Print detected objects in object detection algorithm

I am using Gluon’s pretrained object detection model. I was wondering if there is a way to gather the data for what objects were detected by the algorithm. I want to write a computer program that will do something based on what objects are detected in the photo, without me seeing the photo. I tried some print statements of class_IDs, scores, class_IDs[0] etc. but none give much useful information. Interestingly, printing class_IDs prints a nested list composed of numbers 0 or -1 inside individual brackets. Online, it says the class_IDs variable holds the predicted class IDs detected by the model… that doesn’t seem to align. If anyone has any advice please let me know! Thank you!

Hi @cngluon,

Yes, this is certainly possible. Can you link to the specific model you’re using here? I presume it’s from GluonCV. One of the most important factors when using pre-trained models (without fine-tuning) is the dataset that was used for pre-training, since that determines the number and type of classes detected by the model. I recommend model’s pre-trained on COCO.

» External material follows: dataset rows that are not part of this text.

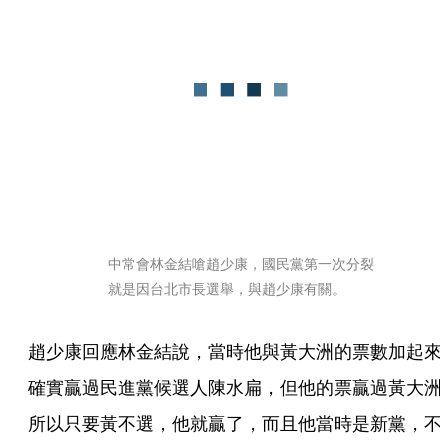
中常會林金結嗆趙少康，國民黨第一次分裂
就是因台北市長選舉，與趙少康有關。
趙少康回應林金結說，當時他與黃大洲的票數加起來
確實贏過民進黨候選人陳水扁，但他的票贏過黃大洲
所以只要黃不選，他就贏了，而且他當時是新黨，不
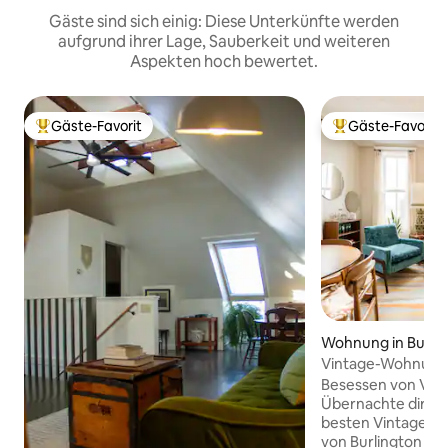
Gäste sind sich einig: Diese Unterkünfte werden
aufgrund ihrer Lage, Sauberkeit und weiteren
Aspekten hoch bewertet.
Gäste-Favorit
Gäste-Favorit
Beliebter Gäste-Favorit.
Beliebter Gäste-F
Wohnung in Burli
Vintage-Wohnung
kostenlosen Parkp
Besessen von Vint
Übernachte direkt
besten Vintage-B
von Burlington in 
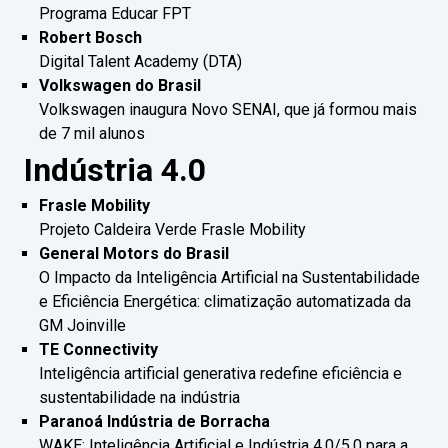
Programa Educar FPT
Robert Bosch
Digital Talent Academy (DTA)
Volkswagen do Brasil
Volkswagen inaugura Novo SENAI, que já formou mais
de 7 mil alunos
Indústria 4.0
Frasle Mobility
Projeto Caldeira Verde Frasle Mobility
General Motors do Brasil
O Impacto da Inteligência Artificial na Sustentabilidade
e Eficiência Energética: climatização automatizada da
GM Joinville
TE Connectivity
Inteligência artificial generativa redefine eficiência e
sustentabilidade na indústria
Paranoá Indústria de Borracha
WAKE: Inteligência Artificial e Indústria 4.0/5.0 para a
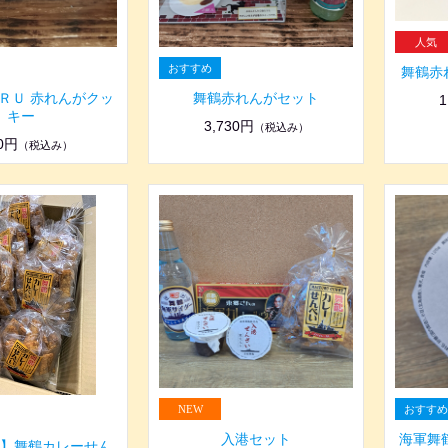
舞鶴赤
ＲＵ 赤れんがクッ
舞鶴赤れんがセット
1
キー
3,730円
（税込み）
50円
（税込み）
入港セット
海軍舞
】舞鶴カレーせん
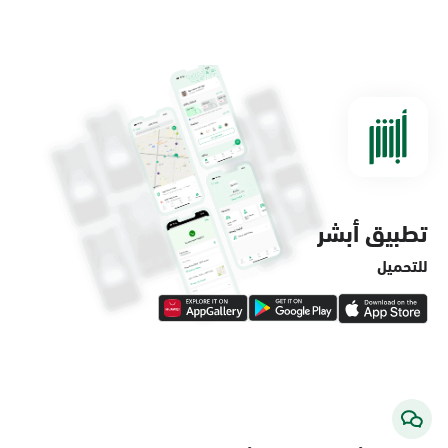
الدمام, الدمام - مستشفى الملك فهد
التخصصي
الأحد - الخميس (08:00-14:30)
التوجه للموقع
تطبيق أبشر
الدمام, الدمام - لولو ماركت حي الفاخرية
الأحد - الخميس (08:00-14:30)
للتحميل
التوجه للموقع
الدمام, الدمام - لولو ماركت حي العروبة
الأحد - الخميس (08:00-14:30)
التوجه للموقع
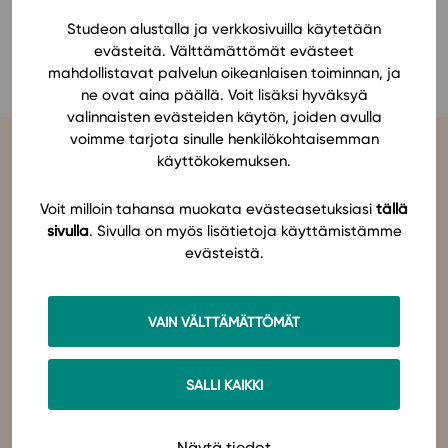
Ominaisuudet
Studeon alustalla ja verkkosivuilla käytetään
Essi Palojärvi
evästeitä. Välttämättömät evästeet
Tapahtumakalenteri
mahdollistavat palvelun oikeanlaisen toiminnan, ja
Webinaari­tallenteet
ne ovat aina päällä. Voit lisäksi hyväksyä
Yhteisö
valinnaisten evästeiden käytön, joiden avulla
voimme tarjota sinulle henkilökohtaisemman
Suosittelut
käyttökokemuksen.
Ohjekeskus
Ohjevideot
Voit milloin tahansa muokata evästeasetuksiasi
tällä
Oppikirjailijat
sivulla
. Sivulla on myös lisätietoja käyttämistämme
Tiimi
evästeistä.
Studeo
on latinan kielen verbi, joka kuvailee olemisen
tarkoitustamme osuvasti:
tahdon oppia
,
omistaudun
,
opiskelen
.
Tietoa meistä
Olemme sähköisten oppimateriaalien kustantaja. Suunnittelemme
oppimateriaaleja, joissa pedagogisuus, laadukkaat sisällöt ja
Eettiset periaatteet tekoälyn käyttöön
VAIN VÄLTTÄMÄTTÖMÄT
teknologian hyödyt yhdistyvät.
Tilaa uutiskirje
Studeo – paremman oppimisen puolesta.
Ota yhteyttä
SALLI KAIKKI
Ota yhteyttä
Näytä tiedot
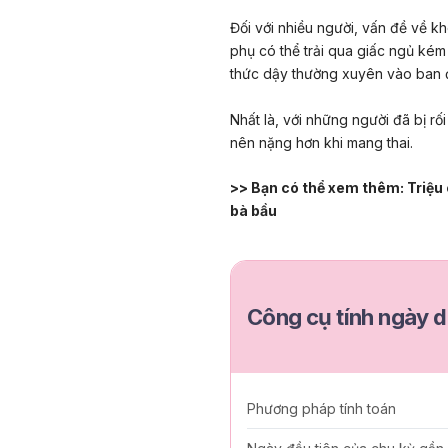
Đối với nhiều người, vấn đề về kh
phụ có thể trải qua giấc ngủ kém
thức dậy thường xuyên vào ban 
Nhất là, với những người đã bị rố
nên nặng hơn khi mang thai.
>> Bạn có thể xem thêm:
Triệu
bà bầu
Công cụ tính ngày d
Phương pháp tính toán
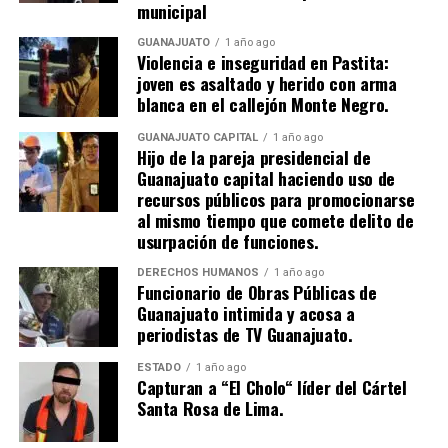
municipal
GUANAJUATO
1 año ago
Violencia e inseguridad en Pastita:
joven es asaltado y herido con arma
blanca en el callejón Monte Negro.
GUANAJUATO CAPITAL
1 año ago
Hijo de la pareja presidencial de
Guanajuato capital haciendo uso de
recursos públicos para promocionarse
al mismo tiempo que comete delito de
usurpación de funciones.
DERECHOS HUMANOS
1 año ago
Funcionario de Obras Públicas de
Guanajuato intimida y acosa a
periodistas de TV Guanajuato.
ESTADO
1 año ago
Capturan a “El Cholo“ líder del Cártel
Santa Rosa de Lima.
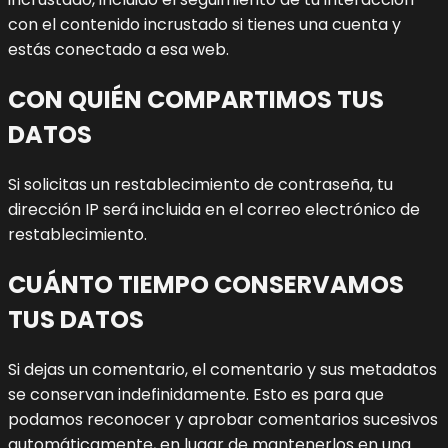
con el contenido incrustado si tienes una cuenta y
estás conectado a esa web.
CON QUIÉN COMPARTIMOS TUS
DATOS
Si solicitas un restablecimiento de contraseña, tu
dirección IP será incluida en el correo electrónico de
restablecimiento.
CUÁNTO TIEMPO CONSERVAMOS
TUS DATOS
Si dejas un comentario, el comentario y sus metadatos
se conservan indefinidamente. Esto es para que
podamos reconocer y aprobar comentarios sucesivos
automáticamente, en lugar de mantenerlos en una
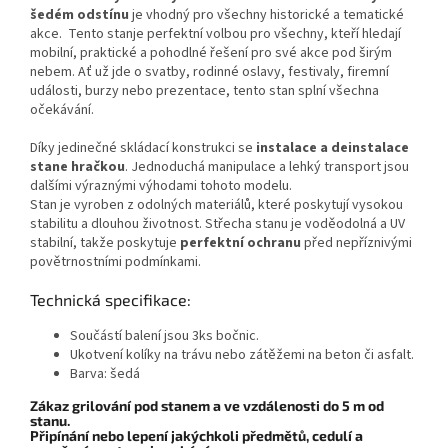
šedém odstínu
je vhodný pro všechny historické a tematické
akce. Tento stanje perfektní volbou pro všechny, kteří hledají
mobilní, praktické a pohodlné řešení pro své akce pod širým
nebem. Ať už jde o svatby, rodinné oslavy, festivaly, firemní
události, burzy nebo prezentace, tento stan splní všechna
očekávání.
Díky jedinečné skládací konstrukci se
instalace a deinstalace
stane hračkou
.
Jednoduchá manipulace a lehký transport jsou
dalšími výraznými výhodami tohoto modelu.
Stan je vyroben z odolných materiálů, které poskytují vysokou
stabilitu a dlouhou životnost. Střecha stanu je voděodolná a UV
stabilní, takže poskytuje
perfektní ochranu
před nepříznivými
povětrnostními podmínkami.
Technická specifikace:
Součástí balení jsou 3ks bočnic.
Ukotvení kolíky na trávu nebo zátěžemi na beton či asfalt.
Barva: šedá
Zákaz grilování pod stanem a ve vzdálenosti do 5 m od
stanu.
​Připínání nebo lepení jakýchkoli předmětů, cedulí a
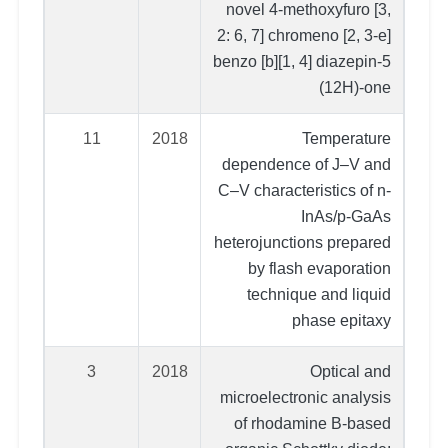
novel 4-methoxyfuro [3,
2: 6, 7] chromeno [2, 3-e]
benzo [b][1, 4] diazepin-5
(12H)-one
11
2018
Temperature
dependence of J–V and
C–V characteristics of n-
InAs/p-GaAs
heterojunctions prepared
by flash evaporation
technique and liquid
phase epitaxy
3
2018
Optical and
microelectronic analysis
of rhodamine B-based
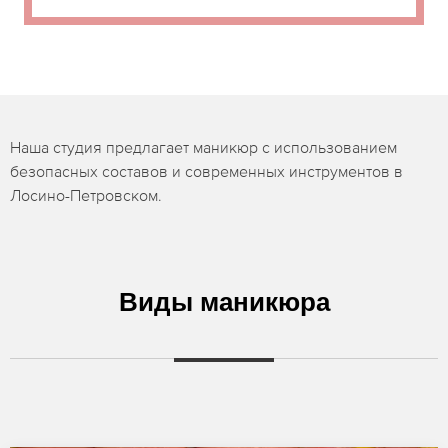
Наша студия предлагает маникюр с использованием
безопасных составов и современных инструментов в
Лосино-Петровском.
Виды маникюра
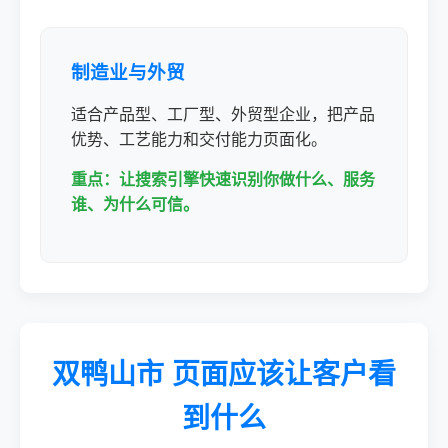
制造业与外贸
适合产品型、工厂型、外贸型企业，把产品
优势、工艺能力和交付能力页面化。
重点：让搜索引擎快速识别你做什么、服务
谁、为什么可信。
双鸭山市 页面应该让客户看
到什么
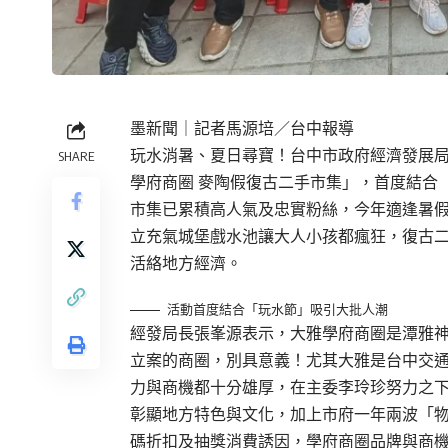
墨新聞
｜記者馬源培／台中報導
玩水消暑、夏日尋寶！台中市政府經濟發展局輔
SHARE
學府商圈 麥陶假復古二手市集」，首度結合
市集已累積高人氣及忠實粉絲，今年適逢暑
立充氣城堡戲水池讓大人小孩都瘋狂，復古
活絡地方經濟。
活動首度結合「玩水節」吸引大批人潮
經發局長張峯源表示，大雅學府商圈是潭雅
立案的商圈，別具意義！尤其大雅是台中交
力與商機都十分雄厚，在主委李玲珍努力之
彰顯地方特色與文化，加上市府一年兩波「
碼折扣及抽獎消費誘因，學府商圈品牌與商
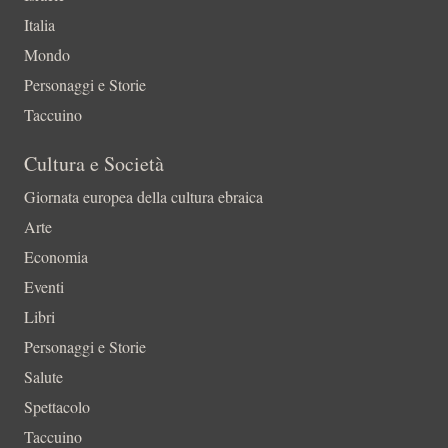
Italia
Mondo
Personaggi e Storie
Taccuino
Cultura e Società
Giornata europea della cultura ebraica
Arte
Economia
Eventi
Libri
Personaggi e Storie
Salute
Spettacolo
Taccuino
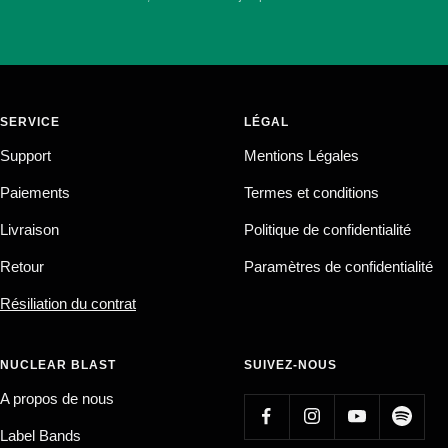
SERVICE
LÉGAL
Support
Mentions Légales
Paiements
Termes et conditions
Livraison
Politique de confidentialité
Retour
Paramètres de confidentialité
Résiliation du contrat
NUCLEAR BLAST
SUIVEZ-NOUS
A propos de nous
Label Bands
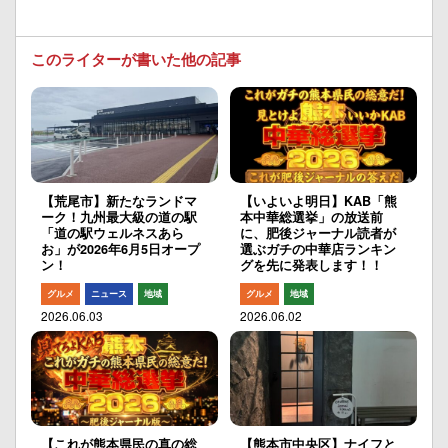
このライターが書いた他の記事
【荒尾市】新たなランドマ
【いよいよ明日】KAB「熊
ーク！九州最大級の道の駅
本中華総選挙」の放送前
「道の駅ウェルネスあら
に、肥後ジャーナル読者が
お」が2026年6月5日オープ
選ぶガチの中華店ランキン
ン！
グを先に発表します！！
グルメ
ニュース
地域
グルメ
地域
2026.06.03
2026.06.02
【これが熊本県民の真の総
【熊本市中央区】ナイフと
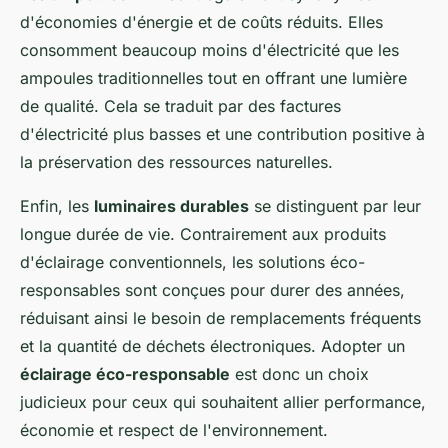
d'économies d'énergie et de coûts réduits. Elles
consomment beaucoup moins d'électricité que les
ampoules traditionnelles tout en offrant une lumière
de qualité. Cela se traduit par des factures
d'électricité plus basses et une contribution positive à
la préservation des ressources naturelles.
Enfin, les
luminaires durables
se distinguent par leur
longue durée de vie. Contrairement aux produits
d'éclairage conventionnels, les solutions éco-
responsables sont conçues pour durer des années,
réduisant ainsi le besoin de remplacements fréquents
et la quantité de déchets électroniques. Adopter un
éclairage éco-responsable
est donc un choix
judicieux pour ceux qui souhaitent allier performance,
économie et respect de l'environnement.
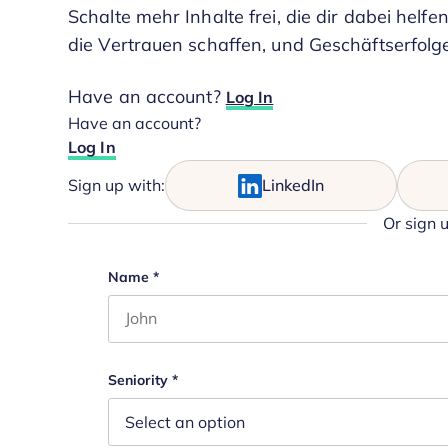
Schalte mehr Inhalte frei, die dir dabei helfen
die Vertrauen schaffen, und Geschäftserfolge
Have an account?
Log In
Have an account?
Log In
Sign up with:
LinkedIn
Or sign 
Phone
Name
*
First name
This field is for validation purposes and s
Seniority
*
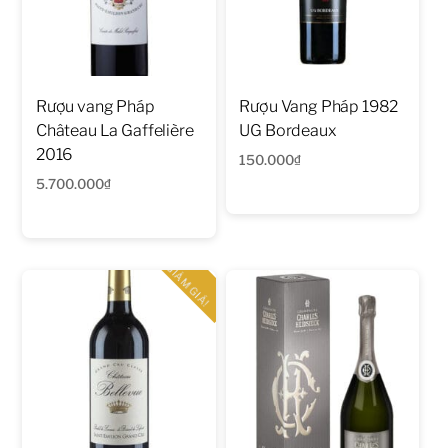
Rượu vang Pháp
Rượu Vang Pháp 1982
Château La Gaffelière
UG Bordeaux
2016
150.000
₫
5.700.000
₫
GIẢM GIÁ!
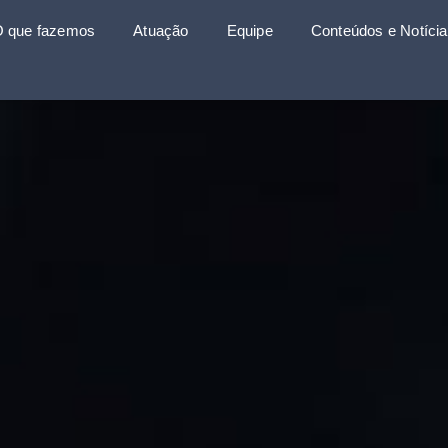
 que fazemos
Atuação
Equipe
Conteúdos e Notíci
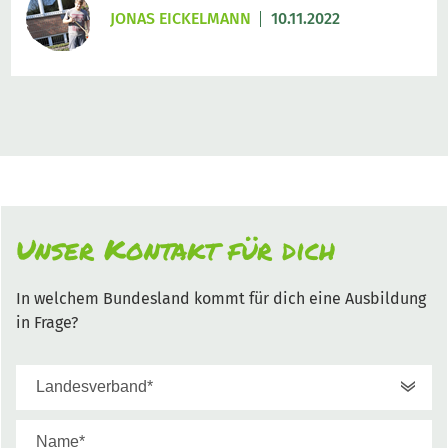
JONAS EICKELMANN
10.11.2022
Unser Kontakt für dich
In welchem Bundesland kommt für dich eine Ausbildung
in Frage?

When you run the network on an image, a tuple of 3 arrays will be returned which, as you correctly point out, will be #1 class ids, #2 scores, and #3 bounding boxes. You can use the class ids array to determine the class of the object. An image with 3 detected objects, might return something like…

[5, 14, 3, -1, -1, -1, ...]

Our model predicts objects with class indexes of 5, 14 and 3. -1 is just use to pad the array when no more objects have been found. You can use net.classes (i.e. the classes property of your network) to get a list of class labels and then use this to find out what class has been detected by the model: e.g. print(net.classes[5]).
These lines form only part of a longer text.